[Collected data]
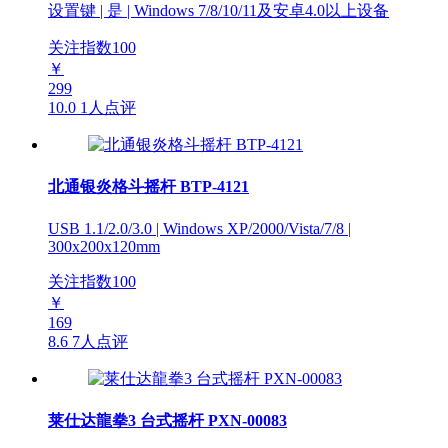
设置键 | 是 | Windows 7/8/10/11及安卓4.0以上设备
关注指数
100
￥
299
10.0
1人点评
北通银炎格斗摇杆 BTP-4121
USB 1.1/2.0/3.0 | Windows XP/2000/Vista/7/8 |
300x200x120mm
关注指数
100
￥
169
8.6
7人点评
莱仕达龍拳3 台式摇杆 PXN-00083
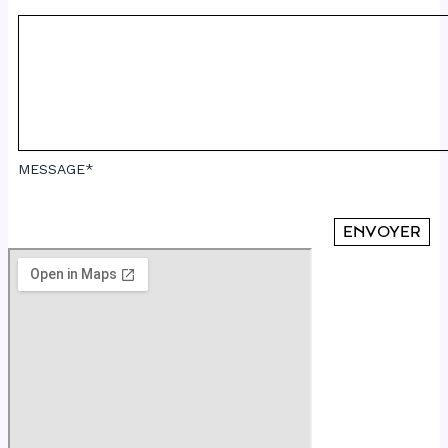
MESSAGE*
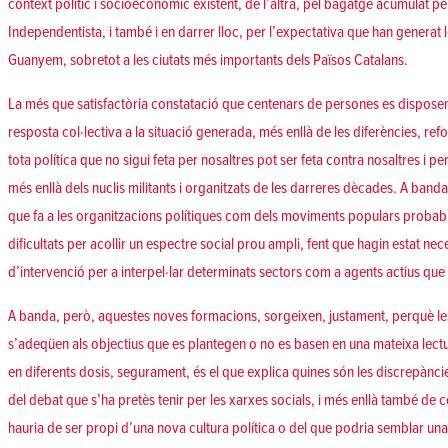
context polític i socioeconòmic existent, de l’altra, pel bagatge acumulat pe
Independentista, i també i en darrer lloc, per l’expectativa que han generat
Guanyem, sobretot a les ciutats més importants dels Països Catalans.
La més que satisfactòria constatació que centenars de persones es disposen
resposta col·lectiva a la situació generada, més enllà de les diferències, ref
tota política que no sigui feta per nosaltres pot ser feta contra nosaltres i 
més enllà dels nuclis militants i organitzats de les darreres dècades. A banda,
que fa a les organitzacions polítiques com dels moviments populars probab
dificultats per acollir un espectre social prou ampli, fent que hagin estat n
d’intervenció per a interpel·lar determinats sectors com a agents actius que f
A banda, però, aquestes noves formacions, sorgeixen, justament, perquè les 
s’adeqüen als objectius que es plantegen o no es basen en una mateixa lectur
en diferents dosis, segurament, és el que explica quines són les discrepàncie
del debat que s’ha pretès tenir per les xarxes socials, i més enllà també de
hauria de ser propi d’una nova cultura política o del que podria semblar un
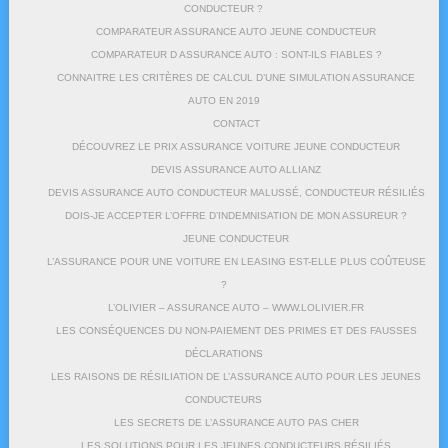
CONDUCTEUR ?
COMPARATEUR ASSURANCE AUTO JEUNE CONDUCTEUR
COMPARATEUR D ASSURANCE AUTO : SONT-ILS FIABLES ?
CONNAITRE LES CRITÈRES DE CALCUL D’UNE SIMULATION ASSURANCE
AUTO EN 2019
CONTACT
DÉCOUVREZ LE PRIX ASSURANCE VOITURE JEUNE CONDUCTEUR
DEVIS ASSURANCE AUTO ALLIANZ
DEVIS ASSURANCE AUTO CONDUCTEUR MALUSSÉ, CONDUCTEUR RÉSILIÉS
DOIS-JE ACCEPTER L’OFFRE D’INDEMNISATION DE MON ASSUREUR ?
JEUNE CONDUCTEUR
L’ASSURANCE POUR UNE VOITURE EN LEASING EST-ELLE PLUS COÛTEUSE
?
L’OLIVIER – ASSURANCE AUTO – WWW.LOLIVIER.FR
LES CONSÉQUENCES DU NON-PAIEMENT DES PRIMES ET DES FAUSSES
DÉCLARATIONS
LES RAISONS DE RÉSILIATION DE L’ASSURANCE AUTO POUR LES JEUNES
CONDUCTEURS
LES SECRETS DE L’ASSURANCE AUTO PAS CHER
LES SOLUTIONS POUR LES JEUNES CONDUCTEURS RÉSILIÉS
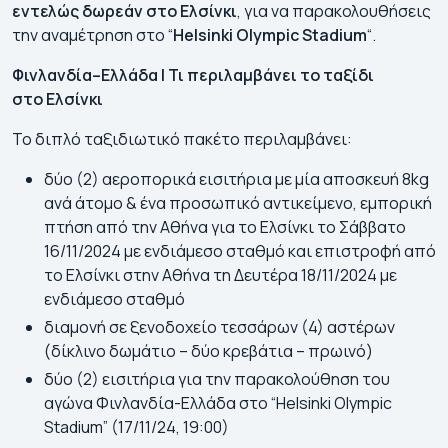
εντελώς
δωρεάν
στο
Ελσίνκι
, για να παρακολουθήσεις
την αναμέτρηση στο “
Helsinki Olympic Stadium
“.
Φινλανδία
–
Ελλάδα
|
Τι
περιλαμβάνει
το
ταξίδι
στο
Ελσίνκι
Το διπλό ταξιδιωτικό πακέτο περιλαμβάνει:
δύο (2) αεροπορικά εισιτήρια με μία αποσκευή 8kg
ανά άτομο & ένα προσωπικό αντικείμενο, εμπορική
πτήση από την Αθήνα για το Ελσίνκι το Σάββατο
16/11/2024 με ενδιάμεσο σταθμό και επιστροφή από
το Ελσίνκι στην Αθήνα τη Δευτέρα 18/11/2024 με
ενδιάμεσο σταθμό
διαμονή σε ξενοδοχείο τεσσάρων (4) αστέρων
(δίκλινο δωμάτιο – δύο κρεβάτια – πρωινό)
δύο (2) εισιτήρια για την παρακολούθηση του
αγώνα Φινλανδία-Ελλάδα στο “Helsinki Olympic
Stadium” (17/11/24, 19:00)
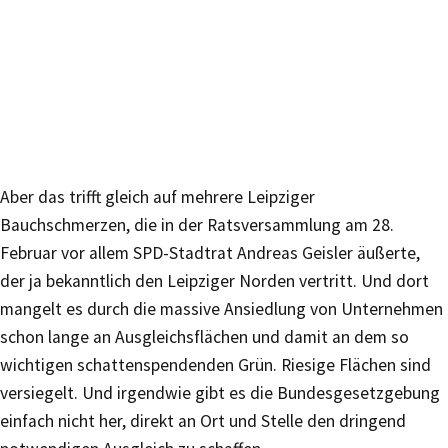
Aber das trifft gleich auf mehrere Leipziger
Bauchschmerzen, die in der Ratsversammlung am 28.
Februar vor allem SPD-Stadtrat Andreas Geisler äußerte,
der ja bekanntlich den Leipziger Norden vertritt. Und dort
mangelt es durch die massive Ansiedlung von Unternehmen
schon lange an Ausgleichsflächen und damit an dem so
wichtigen schattenspendenden Grün. Riesige Flächen sind
versiegelt. Und irgendwie gibt es die Bundesgesetzgebung
einfach nicht her, direkt an Ort und Stelle den dringend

__Work task__:
Reproduce the entries above exactly, but only the lines between the line holding "Guanyem, sobretot a" and the line holding "tota política que", inclusive.

__Result for this task__:
Guanyem, sobretot a les ciutats més importants dels Països Catalans.
La més que satisfactòria constatació que centenars de persones es disposen
resposta col·lectiva a la situació generada, més enllà de les diferències, ref
tota política que no sigui feta per nosaltres pot ser feta contra nosaltres i 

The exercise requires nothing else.